L’Europa unita pensa davvero in grande Tanto paga Pantalone

Caro Dott. Granzotto, sul New York Times di oggi leggo un articolo che conferma quanto sto sostenendo da quando la cosiddetta «Europa unita» è sorta. Soffermandosi sulle titubanze verificatesi in occasione dei due ultimi importanti eventi verificatisi in questa ampia regione del mondo (eruzione dell’impronunciabile vulcano islandese e ruzzolone finanziario greco), il quotidiano newyorchese titola «As Greek drama plays out, where is Europe?» per poi porsi la stessa domanda che (senza assillo, per la verità, ma con cocciuta curiosità simile a quella di Don Abbondio per Carneade...) io mi sto ponendo dal 1° Dicembre 2009, ossia da quando ci fu l’elezione del Presidente del Consiglio Europeo: «il nuovo leader europeo, Herman Van Rompuy, è stato largamente invisibile nei suoi sforzi di coordinamento dei leader nazionali». Lei che ne pensa?
Camogli (Ge)

L’Europa, già, l’Europa... mi faccia fare mente locale, caro Fassone. Quella faccenda tutto un rigore e tutto un Maastricht, tutto un parametro e tutto un Inno alla Gioia? Intende l’Europa del birignao Valori-Princìpi-Diritti, del «noi spezzeremo le reni agli Stati Uniti» e l’euro le spezzerà al dollaro, i conti in ordine e guai a chi sgarra, l’angolo di curvatura delle zucchine, il ruolo internazionale di superpotenza? Quell’Europa cantata dal rapsodo Romano Prodi sulla cetra della turgida e magniloquente retorica?

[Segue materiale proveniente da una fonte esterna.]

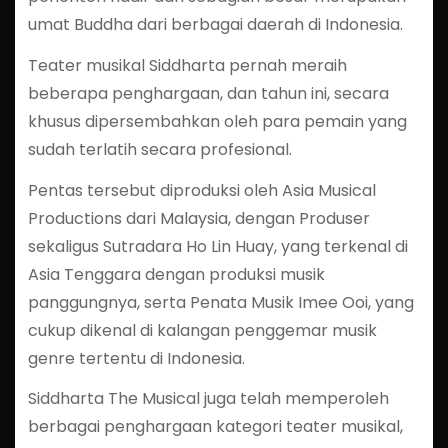
umat Buddha dari berbagai daerah di Indonesia.
Teater musikal Siddharta pernah meraih
beberapa penghargaan, dan tahun ini, secara
khusus dipersembahkan oleh para pemain yang
sudah terlatih secara profesional.
Pentas tersebut diproduksi oleh Asia Musical
Productions dari Malaysia, dengan Produser
sekaligus Sutradara Ho Lin Huay, yang terkenal di
Asia Tenggara dengan produksi musik
panggungnya, serta Penata Musik Imee Ooi, yang
cukup dikenal di kalangan penggemar musik
genre tertentu di Indonesia.
Siddharta The Musical juga telah memperoleh
berbagai penghargaan kategori teater musikal,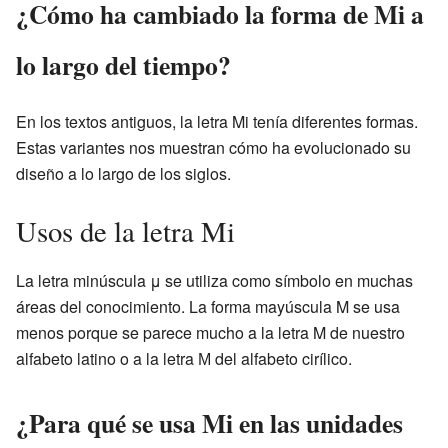
¿Cómo ha cambiado la forma de Mi a
lo largo del tiempo?
En los textos antiguos, la letra Mi tenía diferentes formas.
Estas variantes nos muestran cómo ha evolucionado su
diseño a lo largo de los siglos.
Usos de la letra Mi
La letra minúscula μ se utiliza como símbolo en muchas
áreas del conocimiento. La forma mayúscula Μ se usa
menos porque se parece mucho a la letra M de nuestro
alfabeto latino o a la letra М del alfabeto cirílico.
¿Para qué se usa Mi en las unidades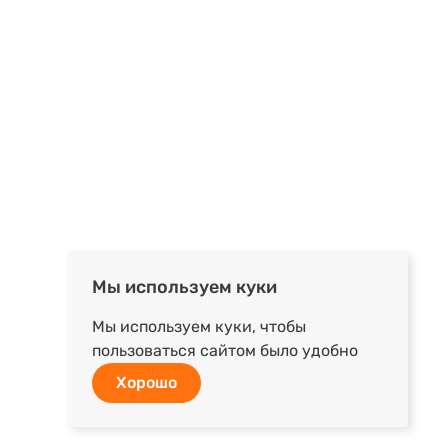
Мы используем куки
Мы используем куки, чтобы
пользоваться сайтом было удобно
Хорошо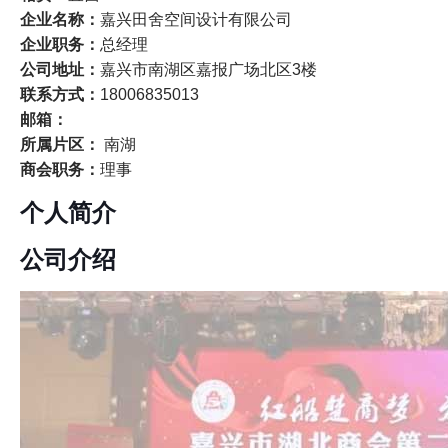
企业名称：
嘉兴田舍空间设计有限公司
企业职务：
总经理
公司地址：
嘉兴市南湖区嘉报广场北区3楼
联系方式：
18006835013
邮箱：
所属片区：
南湖
商会职务：
理事
个人简介
公司介绍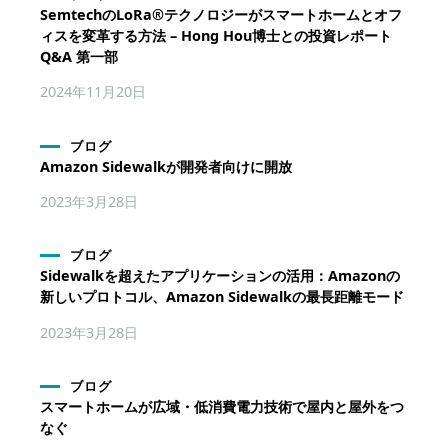
SemtechのLoRa®テクノロジーがスマートホームとオフ
ィスを変革する方法 – Hong Hou博士との投資レポート
Q&A 第一部
2024年11月20日
ブログ
Amazon Sidewalkが開発者向けに開放
2023年3月28日
ブログ
Sidewalkを超えたアプリケーションの活用：Amazonの
新しいプロトコル、Amazon Sidewalkの最長距離モード
2023年3月28日
ブログ
スマートホームが広域・低消費電力技術で屋内と屋外をつ
なぐ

Bè, se è quella non se ne vede e in verità non se n’è mai veduta traccia alcuna. Tutta aria frittissima, era. Come blocco, come «potenza», non esiste. Rigore e conti in ordine, una tragedia greca. Unità d’intenti, lasciamo perdere: ciascuno fa per sé andando per la sua strada e chi s’è visto s’è visto. Eppure, il baraccone di Bruxelles seguita come se niente fosse a giocare all’europeismo spinto, fornendosi addirittura d’un capintesta, di un facsimile di primo ministro eurolandico oltre che, questa è davvero da ridere, di un super ministro degli Esteri. E tanto per chiarire che l’uno e l’altra son lì per gioco, per ricoprire il ruolo di belle statuine, ti sono andati a pescare due simpatiche scamorze comunitarie, quel Van Rompuy e madama la baronessa Catherine Margaret Ashton di Upholland (il cui unico merito è d’aver fatto venire il mal di fegato a Massimo D’Alema, che a quella poltrona di cartapesta ambiva come il bimbo ambisce a metter le manine su dolci e chicche, malanno di Berlicche).

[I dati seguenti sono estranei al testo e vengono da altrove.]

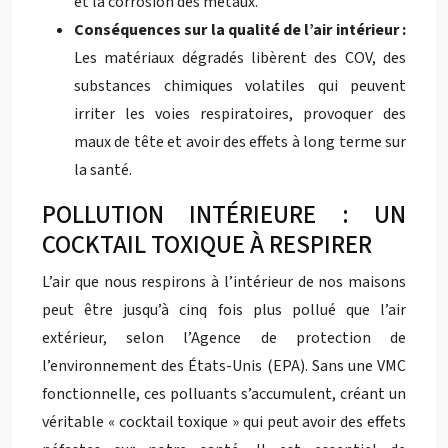
et la corrosion des métaux.
Conséquences sur la qualité de l’air intérieur :
Les matériaux dégradés libèrent des COV, des
substances chimiques volatiles qui peuvent
irriter les voies respiratoires, provoquer des
maux de tête et avoir des effets à long terme sur
la santé.
POLLUTION INTÉRIEURE : UN
COCKTAIL TOXIQUE À RESPIRER
L’air que nous respirons à l’intérieur de nos maisons
peut être jusqu’à cinq fois plus pollué que l’air
extérieur, selon l’Agence de protection de
l’environnement des États-Unis (EPA). Sans une VMC
fonctionnelle, ces polluants s’accumulent, créant un
véritable « cocktail toxique » qui peut avoir des effets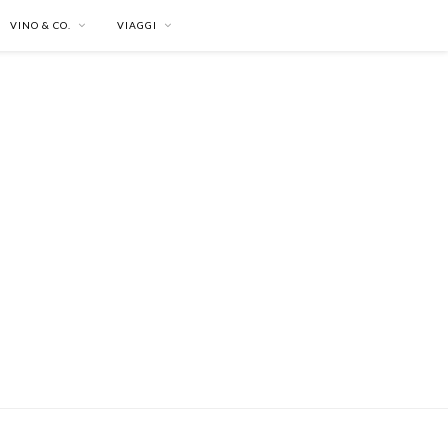
VINO & CO.
VIAGGI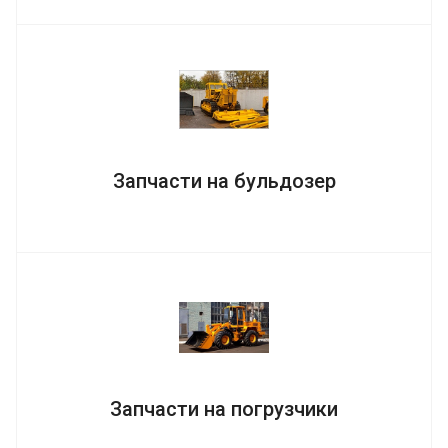
Запчасти на бульдозер
Запчасти на погрузчики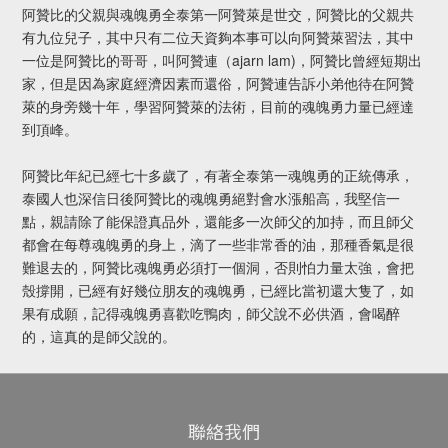
阿贊比的父親與魂魄勇全泰第一阿贊萊是世交，阿贊比的父親共
有九位兒子，其中只有二位天資夠本事可以向阿贊萊習法，其中
一位是阿贊比的哥哥，叫阿贊連（ajarn lam)，阿贊比曾經短期出
家，但是因為家庭經濟因素而還俗，阿贊連告訴小弟他待在阿贊
萊的身旁幾十年，學習阿贊萊的法術，目前的魂魄勇力量已經達
到頂峰。
阿贊比年紀已經七十多歲了，有著全泰第一魂魄勇的正統傳承，
泰國人也深信日後阿贊比的魂魄勇絕對會水漲船高，我堅信一
點，親請除了能保證真品外，還能多一次師父的加持，而且師父
都會在每尊魂魄勇的身上，滴了一些非常香的油，那種香氣是很
難退去的，阿贊比魂魄勇必須打一個洞，否則怕力量太強，會把
殼撐開，已經有好幾位朋友的魂魄勇，已經比當初還大隻了，如
果有成願，記得魂魄勇喜歡吃鴨肉，師父說不必供酒，會喝醉
的，這真的是師父說的。
聯絡我們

Non è necessario aver fatto la scuola dell’obbligo per capire che le due nuove istituzioni comunitarie servono a un tubo. Tornano però utili rafforzare la fama di postificio di extralusso goduta dall’Ue. L’Eas (European external action service, oh yes) della baroness of Upholland sarà infatti strutturato come se la diplomazia fosse ancora quella dei tempi del Congresso di Vienna. Come se non fossero stati inventati il telefono, l’aereo, la posta elettronica e altri accrocchi che consentono il disbrigo diretto e personale delle relazioni internazionali. Pertanto, l’Eas disporrà di un fondo cassa per le spese annuali di 6 miliardi di euri e dovrà arruolare un esercito di ottomila feluche da dislocare in ogni capitale del mondo. Che al momento risultano essere 192 e di conseguenza verranno acquistate 192 residenze, non certo da edilizia popolare.

Tenga presente, caro Fassone, che già ora sono in missione all’estero più di 5 mila funzionari (con uso di ufficio) facenti capo al presidente della Commissione europea e che avrebbero benissimo potuto svolger l’attività di telefonisti che lady Ashton intende invece assegnare all’infornata dei nuovi ottomila euro diplomatici. Ma l’Europa pensa in grande. L’Europa non bada a spese. Tanto, paga Pantalone, ovvero noi contribuenti.